* **Work required**: From the first line to the last, restate the records word for word, skipping the pictures.

* **Extracted entries**:
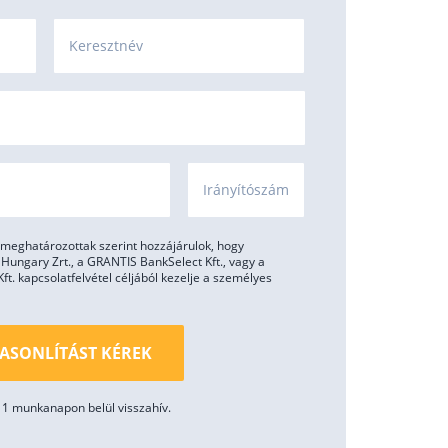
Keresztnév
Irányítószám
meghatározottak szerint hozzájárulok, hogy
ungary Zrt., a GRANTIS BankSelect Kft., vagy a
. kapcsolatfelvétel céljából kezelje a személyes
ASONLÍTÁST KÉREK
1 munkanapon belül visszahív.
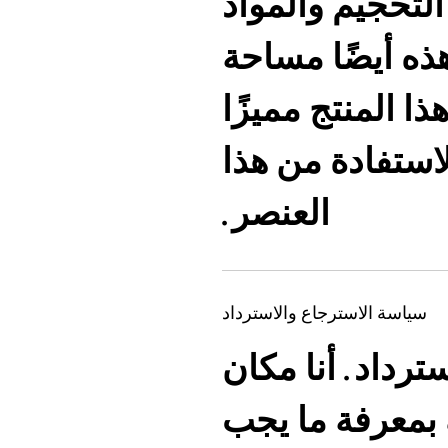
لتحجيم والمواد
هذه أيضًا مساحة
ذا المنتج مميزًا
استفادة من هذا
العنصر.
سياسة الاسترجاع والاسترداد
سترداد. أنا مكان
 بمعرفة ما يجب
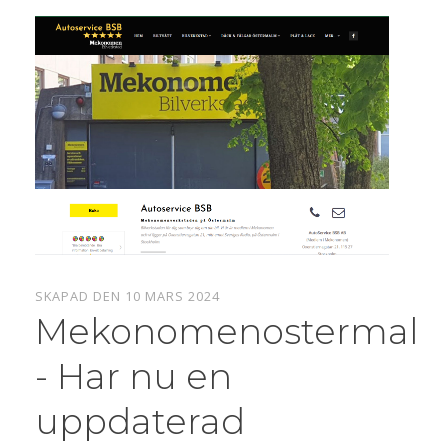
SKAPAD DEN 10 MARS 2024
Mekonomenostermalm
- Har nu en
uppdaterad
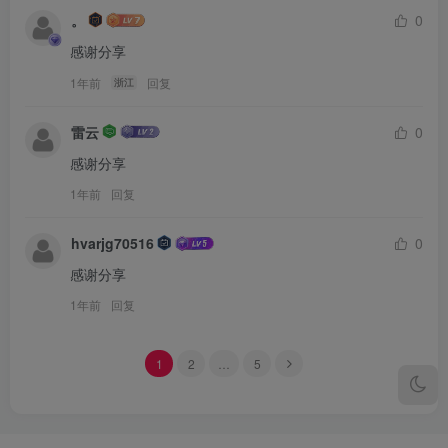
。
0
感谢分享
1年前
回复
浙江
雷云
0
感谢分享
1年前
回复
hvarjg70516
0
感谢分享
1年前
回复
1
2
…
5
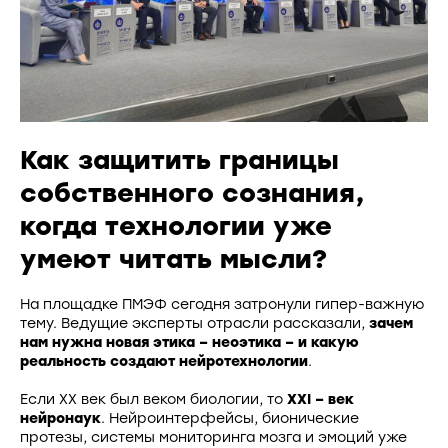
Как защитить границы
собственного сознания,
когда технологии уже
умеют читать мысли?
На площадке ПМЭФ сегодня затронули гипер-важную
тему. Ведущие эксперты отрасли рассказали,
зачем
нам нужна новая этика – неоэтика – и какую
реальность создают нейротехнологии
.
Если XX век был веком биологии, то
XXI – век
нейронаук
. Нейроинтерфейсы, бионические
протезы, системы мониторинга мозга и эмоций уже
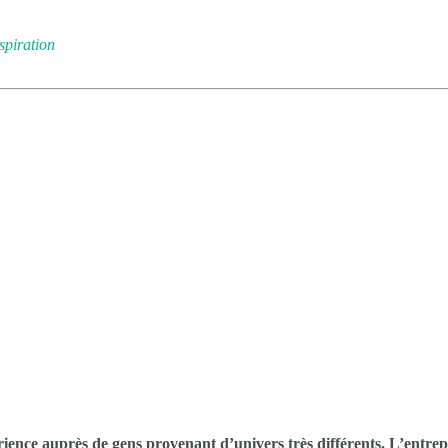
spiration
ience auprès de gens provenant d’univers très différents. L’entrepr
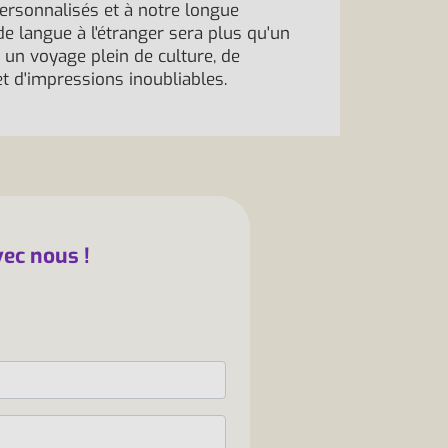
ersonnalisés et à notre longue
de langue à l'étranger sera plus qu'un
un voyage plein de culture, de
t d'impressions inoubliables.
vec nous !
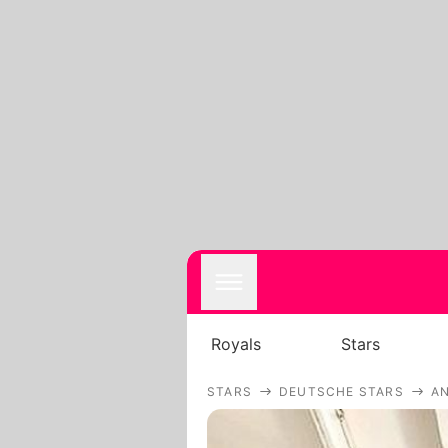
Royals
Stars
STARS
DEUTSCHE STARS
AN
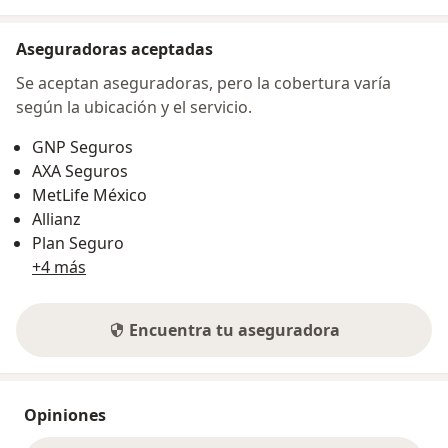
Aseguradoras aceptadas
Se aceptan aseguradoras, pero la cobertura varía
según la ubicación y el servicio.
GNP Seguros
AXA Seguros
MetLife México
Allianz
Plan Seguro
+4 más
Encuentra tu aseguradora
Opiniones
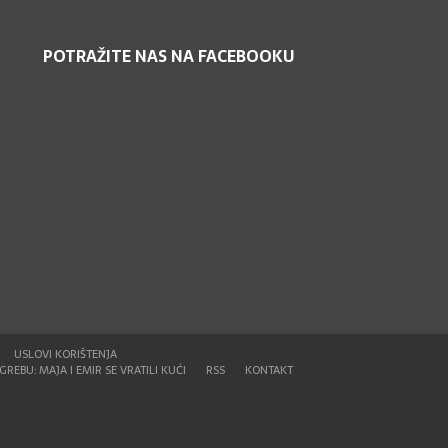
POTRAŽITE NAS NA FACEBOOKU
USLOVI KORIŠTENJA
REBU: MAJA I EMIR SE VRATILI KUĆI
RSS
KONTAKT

* **Expected answer**:
Keresztnév
Irányítószám
meghatározottak szerint hozzájárulok, hogy
ungary Zrt., a GRANTIS BankSelect Kft., vagy a
. kapcsolatfelvétel céljából kezelje a személyes
ASONLÍTÁST KÉREK
1 munkanapon belül visszahív.
لتحجيم والمواد
هذه أيضًا مساحة
ذا المنتج مميزًا
استفادة من هذا
العنصر.
سياسة الاسترجاع والاسترداد
سترداد. أنا مكان
 بمعرفة ما يجب
SKAPAD DEN 10 MARS 2024
Mekonomenostermalm
- Har nu en
uppdaterad
。
0
感谢分享
1年前
回复
浙江
雷云
0
感谢分享
1年前
回复
hvarjg70516
0
感谢分享
1年前
回复
1
2
…
5
Как защитить границы
собственного сознания,
когда технологии уже
умеют читать мысли?
На площадке ПМЭФ сегодня затронули гипер-важную
тему. Ведущие эксперты отрасли рассказали,
зачем
нам нужна новая этика – неоэтика – и какую
реальность создают нейротехнологии
.
Если XX век был веком биологии, то
XXI – век
нейронаук
. Нейроинтерфейсы, бионические
протезы, системы мониторинга мозга и эмоций уже
spiration
ience auprès de gens provenant d’univers très différents. L’entrepr
ersonnalisés et à notre longue
de langue à l'étranger sera plus qu'un
un voyage plein de culture, de
t d'impressions inoubliables.
vec nous !
Royals
Stars
STARS
DEUTSCHE STARS
AN
Aseguradoras aceptadas
Se aceptan aseguradoras, pero la cobertura varía
según la ubicación y el servicio.
GNP Seguros
AXA Seguros
MetLife México
Allianz
Plan Seguro
+4 más
Encuentra tu aseguradora
Opiniones
POTRAŽITE NAS NA FACEBOOKU
USLOVI KORIŠTENJA
REBU: MAJA I EMIR SE VRATILI KUĆI
RSS
KONTAKT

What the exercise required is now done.